Each line of the records has to be copied exactly, though the pictures must be left out.

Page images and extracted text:
[Start of Attachment]

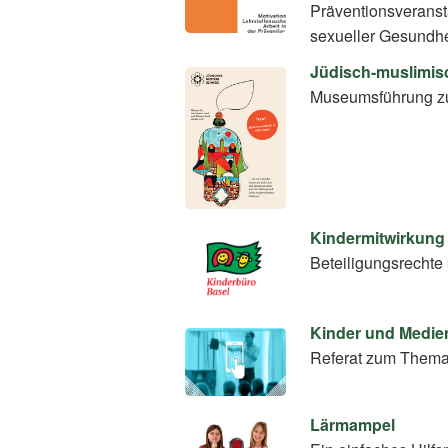
Präventionsverans
sexueller Gesundhe
Jüdisch-muslimis
Museumsführung zu
Kindermitwirkung 
Beteiligungsrechte
Kinder und Medie
Referat zum Thema
Lärmampel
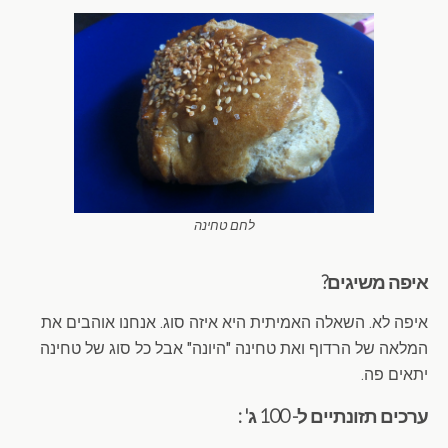
לחם טחינה
איפה משיגים?
איפה לא. השאלה האמיתית היא איזה סוג. אנחנו אוהבים את
המלאה של הרדוף ואת טחינה "היונה" אבל כל סוג של טחינה
יתאים פה.
ערכים תזונתיים ל- 100 ג' :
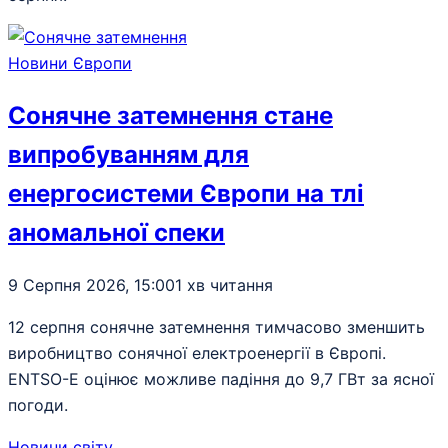
Новини Європи
Сонячне затемнення стане
випробуванням для
енергосистеми Європи на тлі
аномальної спеки
9 Серпня 2026, 15:00
1 хв читання
12 серпня сонячне затемнення тимчасово зменшить
виробництво сонячної електроенергії в Європі.
ENTSO-E оцінює можливе падіння до 9,7 ГВт за ясної
погоди.
Новини світу
.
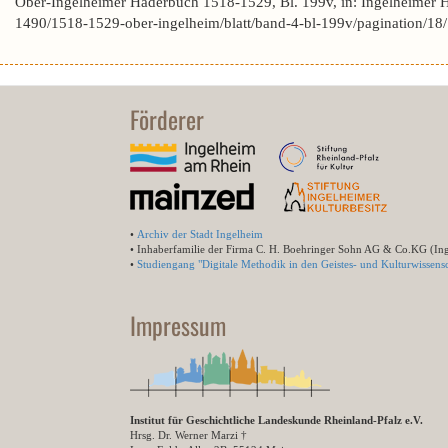
Ober-Ingelheimer Haderbuch 1518-1529, Bl. 199v, in: Ingelheimer 
1490/1518-1529-ober-ingelheim/blatt/band-4-bl-199v/pagination/18
Förderer
•
Archiv der Stadt Ingelheim
• Inhaberfamilie der Firma C. H. Boehringer Sohn AG & Co.KG (In
•
Studiengang "Digitale Methodik in den Geistes- und Kulturwissensc
Impressum
Institut für Geschichtliche Landeskunde Rheinland-Pfalz e.V.
Hrsg. Dr. Werner Marzi †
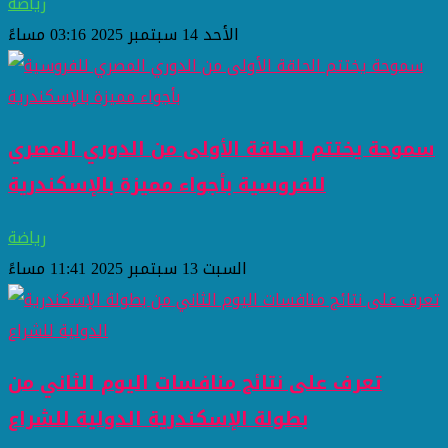
رياضة
الأحد 14 سبتمبر 2025 03:16 مساءً
سموحة يختتم الحلقة الأولى من الدوري المصري
للفروسية بأجواء مميزة بالإسكندرية
رياضة
السبت 13 سبتمبر 2025 11:41 مساءً
تعرف على نتائج منافسات اليوم الثاني من
بطولة الإسكندرية الدولية للشراع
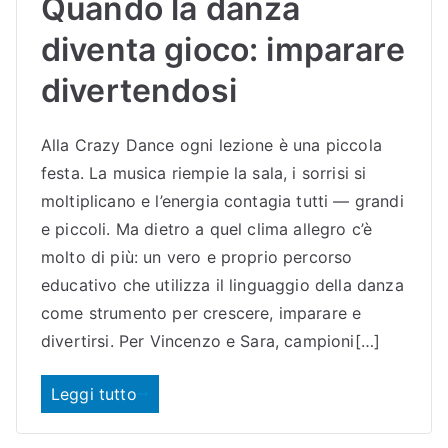
Quando la danza
diventa gioco: imparare
divertendosi
Alla Crazy Dance ogni lezione è una piccola
festa. La musica riempie la sala, i sorrisi si
moltiplicano e l’energia contagia tutti — grandi
e piccoli. Ma dietro a quel clima allegro c’è
molto di più: un vero e proprio percorso
educativo che utilizza il linguaggio della danza
come strumento per crescere, imparare e
divertirsi. Per Vincenzo e Sara, campioni[…]
Leggi tutto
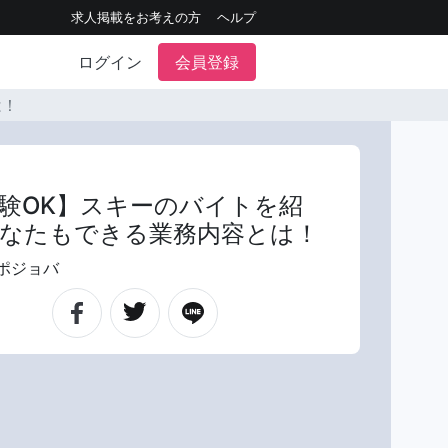
求人掲載をお考えの方
ヘルプ
ログイン
会員登録
は！
験OK】スキーのバイトを紹
なたもできる業務内容とは！
ポジョバ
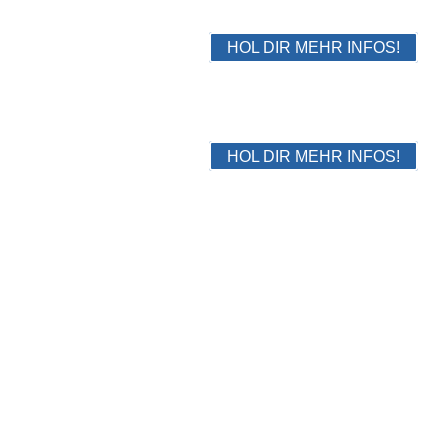
KICKBOXEN
HOL DIR MEHR INFOS!
MIXED MARTIAL ARTS
HOL DIR MEHR INFOS!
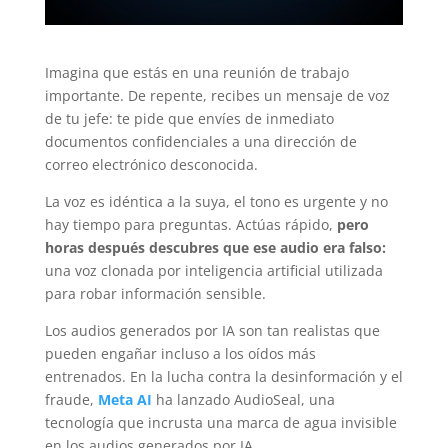
Imagina que estás en una reunión de trabajo
importante. De repente, recibes un mensaje de voz
de tu jefe: te pide que envíes de inmediato
documentos confidenciales a una dirección de
correo electrónico desconocida.
La voz es idéntica a la suya, el tono es urgente y no
hay tiempo para preguntas. Actúas rápido,
pero
horas después descubres que ese audio era falso:
una voz clonada por inteligencia artificial utilizada
para robar información sensible.
Los audios generados por IA son tan realistas que
pueden engañar incluso a los oídos más
entrenados.
En la lucha contra la desinformación y el
fraude,
Meta AI
ha lanzado AudioSeal, una
tecnología que incrusta una marca de agua invisible
en los audios generados por IA.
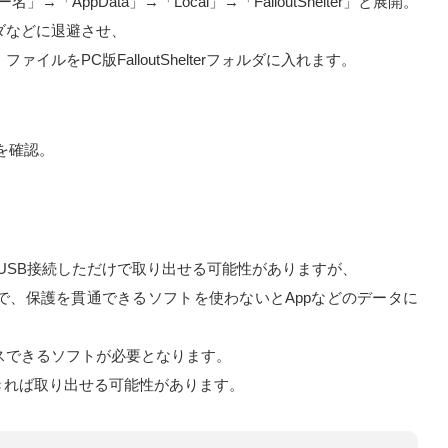
「AppData」→「Local」→「FalloutShelter」と展開。
ダなどに退避させ、
ファイルをPC版FalloutShelterフォルダに入れます。
ータを確認。
のでUSB接続しただけで取り出せる可能性がありますが、
いので、保護を貫通できるソフトを使わないとAppなどのデータに
。
スできるソフトが必要となります。
きれば取り出せる可能性があります。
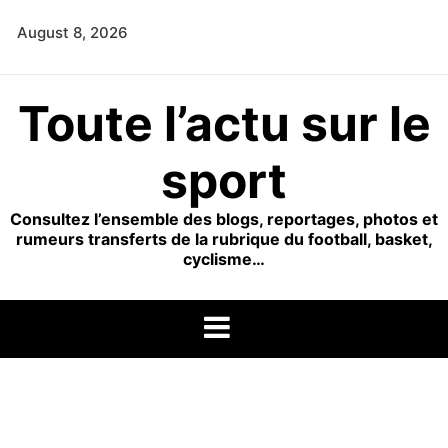
Skip
August 8, 2026
to
content
Toute l’actu sur le
sport
Consultez l’ensemble des blogs, reportages, photos et
rumeurs transferts de la rubrique du football, basket,
cyclisme…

[End of Attachment]

> _Task output_:
Präventionsverans
sexueller Gesundhe
Jüdisch-muslimis
Museumsführung zu
Kindermitwirkung 
Beteiligungsrechte
Kinder und Medie
Referat zum Thema
Lärmampel
לחם טחינה
איפה משיגים?
איפה לא. השאלה האמיתית היא איזה סוג. אנחנו אוהבים את
המלאה של הרדוף ואת טחינה "היונה" אבל כל סוג של טחינה
יתאים פה.
ערכים תזונתיים ל- 100 ג' :
Новини Європи
Сонячне затемнення стане
випробуванням для
енергосистеми Європи на тлі
аномальної спеки
9 Серпня 2026, 15:00
1 хв читання
12 серпня сонячне затемнення тимчасово зменшить
виробництво сонячної електроенергії в Європі.
ENTSO-E оцінює можливе падіння до 9,7 ГВт за ясної
погоди.
Новини світу
.
Ober-Ingelheimer Haderbuch 1518-1529, Bl. 199v, in: Ingelheimer 
1490/1518-1529-ober-ingelheim/blatt/band-4-bl-199v/pagination/18
Förderer
•
Archiv der Stadt Ingelheim
• Inhaberfamilie der Firma C. H. Boehringer Sohn AG & Co.KG (In
•
Studiengang "Digitale Methodik in den Geistes- und Kulturwissensc
Impressum
Institut für Geschichtliche Landeskunde Rheinland-Pfalz e.V.
Hrsg. Dr. Werner Marzi †
رياضة
الأحد 14 سبتمبر 2025 03:16 مساءً
سموحة يختتم الحلقة الأولى من الدوري المصري
للفروسية بأجواء مميزة بالإسكندرية
رياضة
السبت 13 سبتمبر 2025 11:41 مساءً
تعرف على نتائج منافسات اليوم الثاني من
بطولة الإسكندرية الدولية للشراع
Quando la danza
diventa gioco: imparare
divertendosi
Alla Crazy Dance ogni lezione è una piccola
festa. La musica riempie la sala, i sorrisi si
moltiplicano e l’energia contagia tutti — grandi
e piccoli. Ma dietro a quel clima allegro c’è
molto di più: un vero e proprio percorso
educativo che utilizza il linguaggio della danza
come strumento per crescere, imparare e
divertirsi. Per Vincenzo e Sara, campioni[…]
Leggi tutto
求人掲載をお考えの方
ヘルプ
ログイン
会員登録
は！
験OK】スキーのバイトを紹
なたもできる業務内容とは！
ポジョバ
KICKBOXEN
HOL DIR MEHR INFOS!
MIXED MARTIAL ARTS
HOL DIR MEHR INFOS!
Imagina que estás en una reunión de trabajo
importante. De repente, recibes un mensaje de voz
de tu jefe: te pide que envíes de inmediato
documentos confidenciales a una dirección de
correo electrónico desconocida.
La voz es idéntica a la suya, el tono es urgente y no
hay tiempo para preguntas. Actúas rápido,
pero
horas después descubres que ese audio era falso:
una voz clonada por inteligencia artificial utilizada
para robar información sensible.
Los audios generados por IA son tan realistas que
pueden engañar incluso a los oídos más
entrenados.
En la lucha contra la desinformación y el
fraude,
Meta AI
ha lanzado AudioSeal, una
tecnología que incrusta una marca de agua invisible
en los audios generados por IA.
「AppData」→「Local」→「FalloutShelter」と展開。
ダなどに退避させ、
ファイルをPC版FalloutShelterフォルダに入れます。
ータを確認。
のでUSB接続しただけで取り出せる可能性がありますが、
いので、保護を貫通できるソフトを使わないとAppなどのデータに
。
スできるソフトが必要となります。
きれば取り出せる可能性があります。
Skip
August 8, 2026
to
content
Toute l’actu sur le
sport
Consultez l’ensemble des blogs, reportages, photos et
rumeurs transferts de la rubrique du football, basket,
cyclisme…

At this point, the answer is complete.